Saved data entries
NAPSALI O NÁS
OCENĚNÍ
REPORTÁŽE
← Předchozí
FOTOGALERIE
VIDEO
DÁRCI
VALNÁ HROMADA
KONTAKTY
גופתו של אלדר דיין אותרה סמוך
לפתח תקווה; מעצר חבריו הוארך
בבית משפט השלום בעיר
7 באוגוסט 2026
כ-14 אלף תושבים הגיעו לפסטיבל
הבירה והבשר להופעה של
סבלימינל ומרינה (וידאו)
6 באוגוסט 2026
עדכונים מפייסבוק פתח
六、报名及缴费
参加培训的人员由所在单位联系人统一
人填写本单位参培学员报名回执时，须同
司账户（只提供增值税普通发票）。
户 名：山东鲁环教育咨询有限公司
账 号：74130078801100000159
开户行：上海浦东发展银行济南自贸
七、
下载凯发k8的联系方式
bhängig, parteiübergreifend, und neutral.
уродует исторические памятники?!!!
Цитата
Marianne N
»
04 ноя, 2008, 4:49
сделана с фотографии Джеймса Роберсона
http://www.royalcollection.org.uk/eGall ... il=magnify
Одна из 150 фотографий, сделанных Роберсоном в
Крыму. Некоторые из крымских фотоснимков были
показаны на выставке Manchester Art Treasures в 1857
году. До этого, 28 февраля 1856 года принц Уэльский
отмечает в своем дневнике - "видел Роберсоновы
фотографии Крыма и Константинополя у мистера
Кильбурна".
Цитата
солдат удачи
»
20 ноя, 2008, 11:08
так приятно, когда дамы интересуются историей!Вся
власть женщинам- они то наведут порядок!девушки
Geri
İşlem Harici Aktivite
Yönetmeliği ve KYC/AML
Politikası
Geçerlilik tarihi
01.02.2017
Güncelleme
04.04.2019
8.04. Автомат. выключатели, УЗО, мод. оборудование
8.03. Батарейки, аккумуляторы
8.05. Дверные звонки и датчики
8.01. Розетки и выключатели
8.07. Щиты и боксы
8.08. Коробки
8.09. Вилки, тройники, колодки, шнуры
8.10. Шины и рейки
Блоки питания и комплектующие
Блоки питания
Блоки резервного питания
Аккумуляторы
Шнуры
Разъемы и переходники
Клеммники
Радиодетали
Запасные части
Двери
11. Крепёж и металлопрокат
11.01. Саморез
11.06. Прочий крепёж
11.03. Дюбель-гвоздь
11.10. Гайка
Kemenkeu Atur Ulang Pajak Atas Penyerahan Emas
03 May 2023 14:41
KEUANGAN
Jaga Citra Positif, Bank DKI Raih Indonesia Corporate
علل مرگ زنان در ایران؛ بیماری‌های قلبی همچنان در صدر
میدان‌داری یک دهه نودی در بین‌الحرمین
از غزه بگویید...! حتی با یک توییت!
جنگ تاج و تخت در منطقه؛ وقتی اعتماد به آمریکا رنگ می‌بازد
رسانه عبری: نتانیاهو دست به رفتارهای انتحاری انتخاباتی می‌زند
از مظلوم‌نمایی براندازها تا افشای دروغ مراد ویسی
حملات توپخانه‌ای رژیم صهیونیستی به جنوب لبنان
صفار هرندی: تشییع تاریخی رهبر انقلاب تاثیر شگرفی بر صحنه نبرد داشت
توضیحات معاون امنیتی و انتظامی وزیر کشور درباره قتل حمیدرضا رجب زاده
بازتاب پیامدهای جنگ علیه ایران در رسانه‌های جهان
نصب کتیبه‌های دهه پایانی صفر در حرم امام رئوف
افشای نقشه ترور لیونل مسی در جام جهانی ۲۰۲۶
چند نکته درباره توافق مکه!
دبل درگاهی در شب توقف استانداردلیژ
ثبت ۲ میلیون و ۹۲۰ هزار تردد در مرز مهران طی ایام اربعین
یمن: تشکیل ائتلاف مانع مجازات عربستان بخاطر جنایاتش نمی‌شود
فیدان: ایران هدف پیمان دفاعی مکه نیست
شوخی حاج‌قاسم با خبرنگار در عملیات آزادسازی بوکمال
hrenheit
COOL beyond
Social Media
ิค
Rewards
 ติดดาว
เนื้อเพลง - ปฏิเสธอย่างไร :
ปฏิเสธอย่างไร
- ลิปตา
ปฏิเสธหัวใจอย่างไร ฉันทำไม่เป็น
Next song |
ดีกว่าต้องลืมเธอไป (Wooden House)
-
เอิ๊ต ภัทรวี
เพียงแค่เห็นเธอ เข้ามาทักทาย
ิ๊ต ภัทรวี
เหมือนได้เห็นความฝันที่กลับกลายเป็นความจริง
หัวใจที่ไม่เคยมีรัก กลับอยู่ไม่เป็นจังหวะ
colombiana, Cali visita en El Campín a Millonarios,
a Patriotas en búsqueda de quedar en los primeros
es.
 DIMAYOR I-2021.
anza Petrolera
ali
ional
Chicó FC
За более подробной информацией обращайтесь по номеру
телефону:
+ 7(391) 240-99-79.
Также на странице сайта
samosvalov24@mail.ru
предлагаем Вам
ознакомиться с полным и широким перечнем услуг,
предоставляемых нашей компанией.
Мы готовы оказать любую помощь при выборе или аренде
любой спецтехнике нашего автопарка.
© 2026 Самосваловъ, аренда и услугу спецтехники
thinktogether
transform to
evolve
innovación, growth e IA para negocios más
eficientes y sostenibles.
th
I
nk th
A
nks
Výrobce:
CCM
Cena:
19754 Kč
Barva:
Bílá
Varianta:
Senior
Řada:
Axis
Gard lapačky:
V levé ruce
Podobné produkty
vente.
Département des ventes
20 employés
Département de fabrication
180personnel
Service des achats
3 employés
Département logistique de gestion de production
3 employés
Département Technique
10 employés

## Task item
The expected result is every record above, duplicated exactly.

## Your response
NAPSALI O NÁS
OCENĚNÍ
REPORTÁŽE
← Předchozí
FOTOGALERIE
VIDEO
DÁRCI
VALNÁ HROMADA
KONTAKTY
גופתו של אלדר דיין אותרה סמוך
לפתח תקווה; מעצר חבריו הוארך
בבית משפט השלום בעיר
7 באוגוסט 2026
כ-14 אלף תושבים הגיעו לפסטיבל
הבירה והבשר להופעה של
סבלימינל ומרינה (וידאו)
6 באוגוסט 2026
עדכונים מפייסבוק פתח
六、报名及缴费
参加培训的人员由所在单位联系人统一
人填写本单位参培学员报名回执时，须同
司账户（只提供增值税普通发票）。
户 名：山东鲁环教育咨询有限公司
账 号：74130078801100000159
开户行：上海浦东发展银行济南自贸
七、
下载凯发k8的联系方式
bhängig, parteiübergreifend, und neutral.
уродует исторические памятники?!!!
Цитата
Marianne N
»
04 ноя, 2008, 4:49
сделана с фотографии Джеймса Роберсона
http://www.royalcollection.org.uk/eGall ... il=magnify
Одна из 150 фотографий, сделанных Роберсоном в
Крыму. Некоторые из крымских фотоснимков были
показаны на выставке Manchester Art Treasures в 1857
году. До этого, 28 февраля 1856 года принц Уэльский
отмечает в своем дневнике - "видел Роберсоновы
фотографии Крыма и Константинополя у мистера
Кильбурна".
Цитата
солдат удачи
»
20 ноя, 2008, 11:08
так приятно, когда дамы интересуются историей!Вся
власть женщинам- они то наведут порядок!девушки
Geri
İşlem Harici Aktivite
Yönetmeliği ve KYC/AML
Politikası
Geçerlilik tarihi
01.02.2017
Güncelleme
04.04.2019
8.04. Автомат. выключатели, УЗО, мод. оборудование
8.03. Батарейки, аккумуляторы
8.05. Дверные звонки и датчики
8.01. Розетки и выключатели
8.07. Щиты и боксы
8.08. Коробки
8.09. Вилки, тройники, колодки, шнуры
8.10. Шины и рейки
Блоки питания и комплектующие
Блоки питания
Блоки резервного питания
Аккумуляторы
Шнуры
Разъемы и переходники
Клеммники
Радиодетали
Запасные части
Двери
11. Крепёж и металлопрокат
11.01. Саморез
11.06. Прочий крепёж
11.03. Дюбель-гвоздь
11.10. Гайка
Kemenkeu Atur Ulang Pajak Atas Penyerahan Emas
03 May 2023 14:41
KEUANGAN
Jaga Citra Positif, Bank DKI Raih Indonesia Corporate
علل مرگ زنان در ایران؛ بیماری‌های قلبی همچنان در صدر
میدان‌داری یک دهه نودی در بین‌الحرمین
از غزه بگویید...! حتی با یک توییت!
جنگ تاج و تخت در منطقه؛ وقتی اعتماد به آمریکا رنگ می‌بازد
رسانه عبری: نتانیاهو دست به رفتارهای انتحاری انتخاباتی می‌زند
از مظلوم‌نمایی براندازها تا افشای دروغ مراد ویسی
حملات توپخانه‌ای رژیم صهیونیستی به جنوب لبنان
صفار هرندی: تشییع تاریخی رهبر انقلاب تاثیر شگرفی بر صحنه نبرد داشت
توضیحات معاون امنیتی و انتظامی وزیر کشور درباره قتل حمیدرضا رجب زاده
بازتاب پیامدهای جنگ علیه ایران در رسانه‌های جهان
نصب کتیبه‌های دهه پایانی صفر در حرم امام رئوف
افشای نقشه ترور لیونل مسی در جام جهانی ۲۰۲۶
چند نکته درباره توافق مکه!
دبل درگاهی در شب توقف استانداردلیژ
ثبت ۲ میلیون و ۹۲۰ هزار تردد در مرز مهران طی ایام اربعین
یمن: تشکیل ائتلاف مانع مجازات عربستان بخاطر جنایاتش نمی‌شود
فیدان: ایران هدف پیمان دفاعی مکه نیست
شوخی حاج‌قاسم با خبرنگار در عملیات آزادسازی بوکمال
hrenheit
COOL beyond
Social Media
ิค
Rewards
 ติดดาว
เนื้อเพลง - ปฏิเสธอย่างไร :
ปฏิเสธอย่างไร
- ลิปตา
ปฏิเสธหัวใจอย่างไร ฉันทำไม่เป็น
Next song |
ดีกว่าต้องลืมเธอไป (Wooden House)
-
เอิ๊ต ภัทรวี
เพียงแค่เห็นเธอ เข้ามาทักทาย
ิ๊ต ภัทรวี
เหมือนได้เห็นความฝันที่กลับกลายเป็นความจริง
หัวใจที่ไม่เคยมีรัก กลับอยู่ไม่เป็นจังหวะ
colombiana, Cali visita en El Campín a Millonarios,
a Patriotas en búsqueda de quedar en los primeros
es.
 DIMAYOR I-2021.
anza Petrolera
ali
ional
Chicó FC
За более подробной информацией обращайтесь по номеру
телефону:
+ 7(391) 240-99-79.
Также на странице сайта
samosvalov24@mail.ru
предлагаем Вам
ознакомиться с полным и широким перечнем услуг,
предоставляемых нашей компанией.
Мы готовы оказать любую помощь при выборе или аренде
любой спецтехнике нашего автопарка.
© 2026 Самосваловъ, аренда и услугу спецтехники
thinktogether
transform to
evolve
innovación, growth e IA para negocios más
eficientes y sostenibles.
th
I
nk th
A
nks
Výrobce:
CCM
Cena:
19754 Kč
Barva:
Bílá
Varianta:
Senior
Řada:
Axis
Gard lapačky:
V levé ruce
Podobné produkty
vente.
Département des ventes
20 employés
Département de fabrication
180personnel
Service des achats
3 employés
Département logistique de gestion de production
3 employés
Département Technique
10 employés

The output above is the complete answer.